### Your task
Lines with the word "plavky" are the ones wanted. Copy each of them from the entries below.

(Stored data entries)
Segment Open

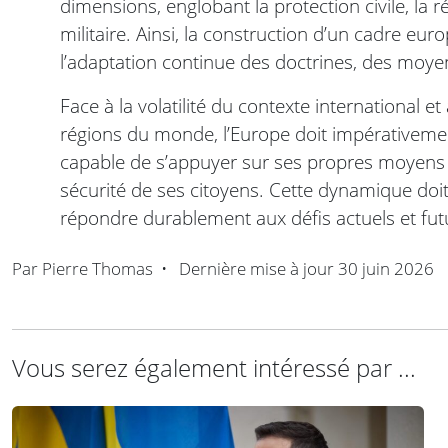
dimensions, englobant la protection civile, la 
militaire. Ainsi, la construction d’un cadre eu
l’adaptation continue des doctrines, des moyen
Face à la volatilité du contexte international 
régions du monde, l’Europe doit impérativeme
capable de s’appuyer sur ses propres moyens p
sécurité de ses citoyens. Cette dynamique doi
répondre durablement aux défis actuels et fut
Par
Pierre Thomas
•
Dernière mise à jour
30 juin 2026
Vous serez également intéressé par ...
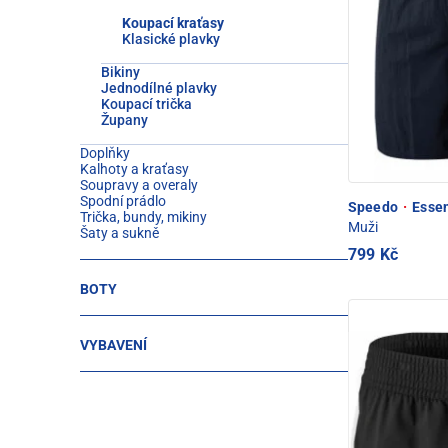
Koupací kraťasy
Klasické plavky
Bikiny
Jednodílné plavky
Koupací trička
Župany
Doplňky
Kalhoty a kraťasy
Soupravy a overaly
Spodní prádlo
Speedo
·
Essen
Trička, bundy, mikiny
Muži
Šaty a sukně
799 Kč
BOTY
VYBAVENÍ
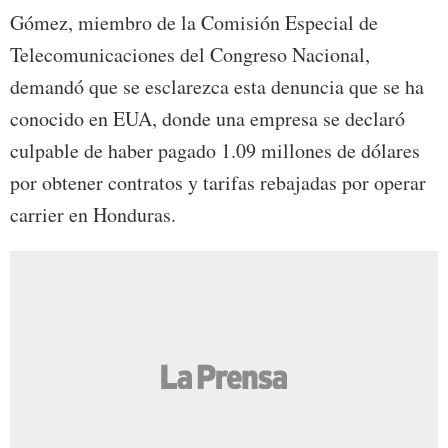
Gómez, miembro de la Comisión Especial de
Telecomunicaciones del Congreso Nacional,
demandó que se esclarezca esta denuncia que se ha
conocido en EUA, donde una empresa se declaró
culpable de haber pagado 1.09 millones de dólares
por obtener contratos y tarifas rebajadas por operar
carrier en Honduras.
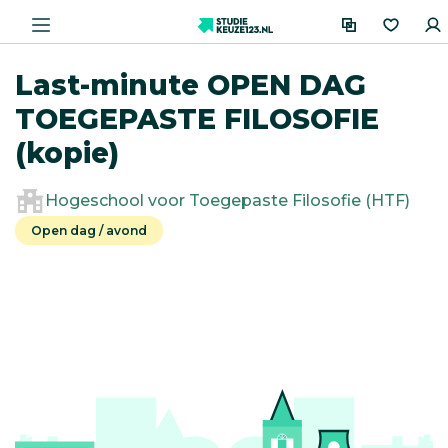
Last-minute OPEN DAG
TOEGEPASTE FILOSOFIE
(kopie)
Hogeschool voor Toegepaste Filosofie (HTF)
Open dag / avond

Segment Closed

### Written response
Klasické plavky
Jednodílné plavky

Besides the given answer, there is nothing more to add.